# Task brief
Write the data below out exactly as it stands. Do not include the pictures.

Stored entries:

◇ ◇ ◇ ◇

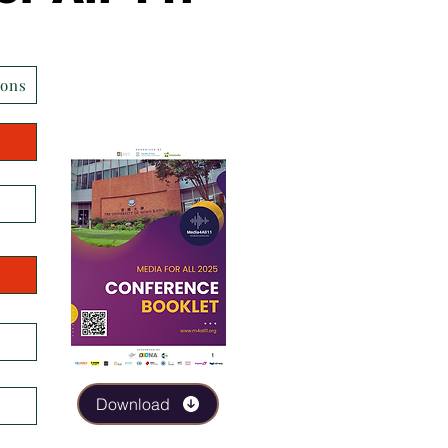
ions
Download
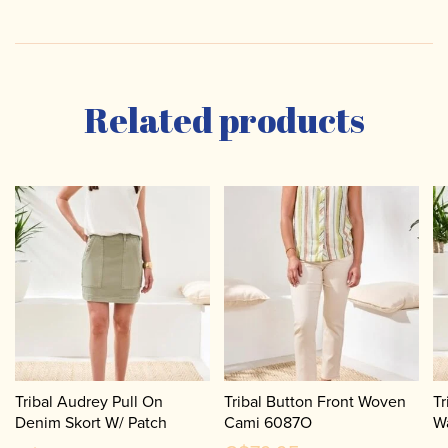
Related products
Tribal Audrey Pull On
Tribal Button Front Woven
Tr
Denim Skort W/ Patch
Cami 6087O
W
Pockets 5787O
6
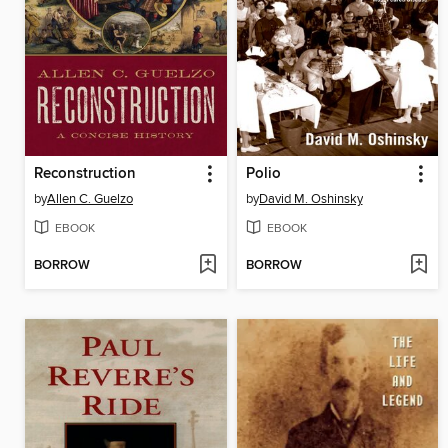
Reconstruction
Polio
by
Allen C. Guelzo
by
David M. Oshinsky
EBOOK
EBOOK
BORROW
BORROW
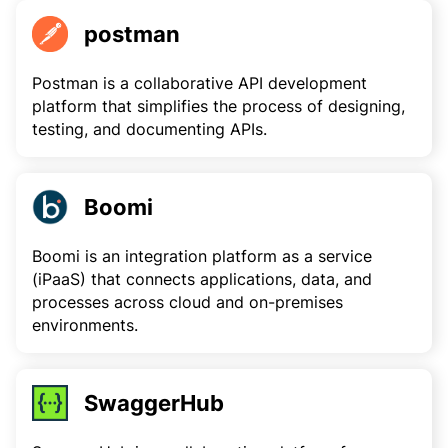
postman
Postman is a collaborative API development
platform that simplifies the process of designing,
testing, and documenting APIs.
Boomi
Boomi is an integration platform as a service
(iPaaS) that connects applications, data, and
processes across cloud and on-premises
environments.
SwaggerHub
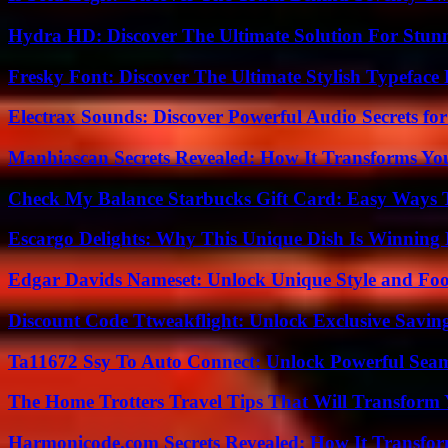
Hydra HD: Discover The Ultimate Solution For Stunn
Fresky Font: Discover The Ultimate Stylish Typeface 
Electrax Sounds: Discover Powerful Audio Secrets for
Manhiascan Secrets Revealed: How It Transforms Yo
Check My Balance Starbucks Gift Card: Easy Ways T
Escargo Delights: Why This Unique Dish Is Winning
Edgar Davids Nameset: Unlock Unique Style and Foo
Discount Code Ttweakflight: Unlock Exclusive Savin
Ta11672 Ssy To Auto Connect: Unlock Powerful Seam
The Home Trotters Travel Tips That Will Transform
Harmonicode.com Secrets Revealed: How It Transfor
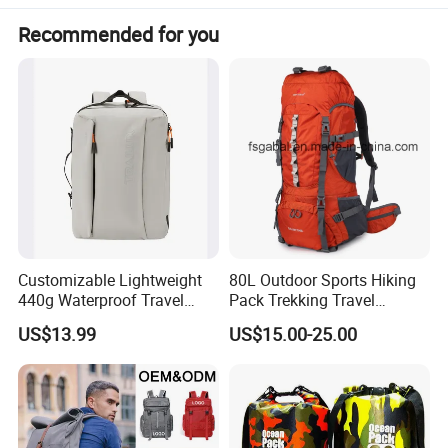
Recommended for you
Customizable Lightweight
80L Outdoor Sports Hiking
440g Waterproof Travel
Pack Trekking Travel
Backpack for 2-3 Days Trips
Mountaineering Backpack
US$13.99
US$15.00-25.00
Bag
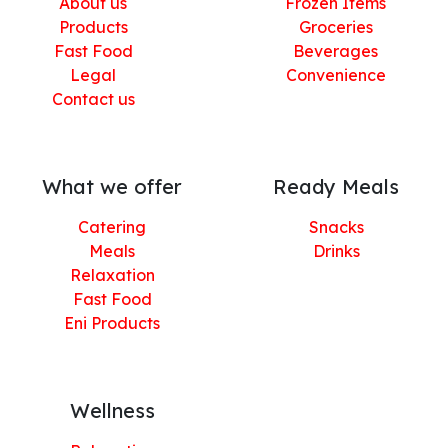
About us
Frozen Items
Products
Groceries
Fast Food
Beverages
Legal
Convenience
Contact us
What we offer
Ready Meals
Catering
Snacks
Meals
Drinks
Relaxation
Fast Food
Eni Products
Wellness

◇ ◇ ◇ ◇

# Task answer
ions
Download
Related products
Tribal Audrey Pull On
Tribal Button Front Woven
Tr
Denim Skort W/ Patch
Cami 6087O
W
Pockets 5787O
6
Reconstruction
Polio
by
Allen C. Guelzo
by
David M. Oshinsky
EBOOK
EBOOK
BORROW
BORROW
postman
Postman is a collaborative API development
platform that simplifies the process of designing,
testing, and documenting APIs.
Boomi
Boomi is an integration platform as a service
(iPaaS) that connects applications, data, and
processes across cloud and on-premises
environments.
SwaggerHub
Hydra HD: Discover The Ultimate Solution For Stunn
Fresky Font: Discover The Ultimate Stylish Typeface 
Electrax Sounds: Discover Powerful Audio Secrets for
Manhiascan Secrets Revealed: How It Transforms Yo
Check My Balance Starbucks Gift Card: Easy Ways T
Escargo Delights: Why This Unique Dish Is Winning
Edgar Davids Nameset: Unlock Unique Style and Foo
Discount Code Ttweakflight: Unlock Exclusive Savin
Ta11672 Ssy To Auto Connect: Unlock Powerful Seam
The Home Trotters Travel Tips That Will Transform
Harmonicode.com Secrets Revealed: How It Transfor
Recommended for you
Customizable Lightweight
80L Outdoor Sports Hiking
440g Waterproof Travel
Pack Trekking Travel
Backpack for 2-3 Days Trips
Mountaineering Backpack
US$13.99
US$15.00-25.00
Bag
About us
Frozen Items
Products
Groceries
Fast Food
Beverages
Legal
Convenience
Contact us
What we offer
Ready Meals
Catering
Snacks
Meals
Drinks
Relaxation
Fast Food
Eni Products
Wellness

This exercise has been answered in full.